La Conferenza degli Ambasciatori delle Principali Potenze Alleate ed Associate fu un'organizzazione interalleata dell'Intesa nel periodo successivo alla prima guerra mondiale. Formata nel gennaio 1920 a Parigi,[1] succedette al Consiglio supremo di guerra alleato e venne successivamente incorporata de facto nella Società delle Nazioni come uno dei suoi organi di governo. Divenne meno attiva dopo il Patto di Locarno del 1925 e cessò formalmente di esistere nel 1931[2] o nel 1935[1].
La Conferenza era costituita dagli ambasciatori di Gran Bretagna, Italia, e Giappone accreditati a Parigi e dal ministro degli esteri francese. L'ambasciatore degli Stati Uniti partecipava esclusivamente in qualità di osservatore perché gli Stati Uniti non avevano ratificato il trattato di Versailles.[1] Il diplomatico francese René Massigli ne fu segretario generale fino allo scioglimento della Conferenza.[2] Era presieduta dai ministri degli Esteri della Francia (tra questi Georges Clemenceau, Raymond Poincaré e Aristide Briand).
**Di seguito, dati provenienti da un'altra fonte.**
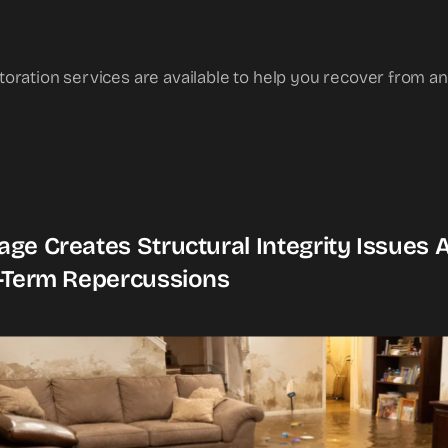
toration services are available to help you recover from
ge Creates Structural Integrity Issues
-Term Repercussions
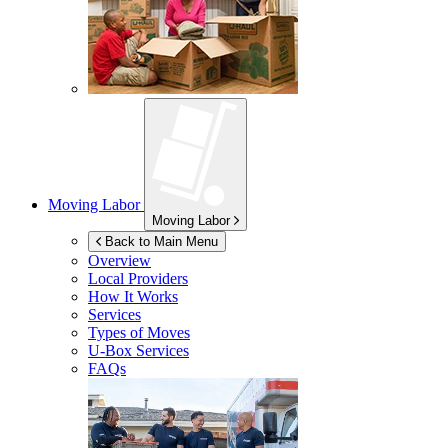
Moving Labor
Moving Labor
Back to Main Menu
Overview
Local Providers
How It Works
Services
Types of Moves
U-Box
Services
FAQs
La conferenza venne costituita per far rispettare i trattati di pace e per mediare le varie contese territoriali tra gli Stati europei.[2] Tra le dispute trattate dalla Conferenza sono incluse quelle riguardanti la Slesia di Cieszyn (tra la Polonia e la Cecoslovacchia), la regione di Vilnius (tra Polonia e Lituania), la regione di Klaipėda (tra Germania e Lituania), e la crisi di Corfù (tra Italia e Grecia)[3]. Una delle sue principali decisioni territoriali venne presa il 15 marzo 1923, nel riconoscere i confini orientali della Polonia creatisi in seguito alla guerra polacco-sovietica del 1920[4]. La Conferenza riconobbe anche la sovranità polacca sulla regione di Vilnius e sulla Galizia orientale.[5]
Gli orientamenti assunti dalla Conferenza degli ambasciatori furono spesso contraddetti dalla sua segreteria generale e dai comitati e commissioni che per essa lavorarono come consulenti permanenti od occasionali.[6]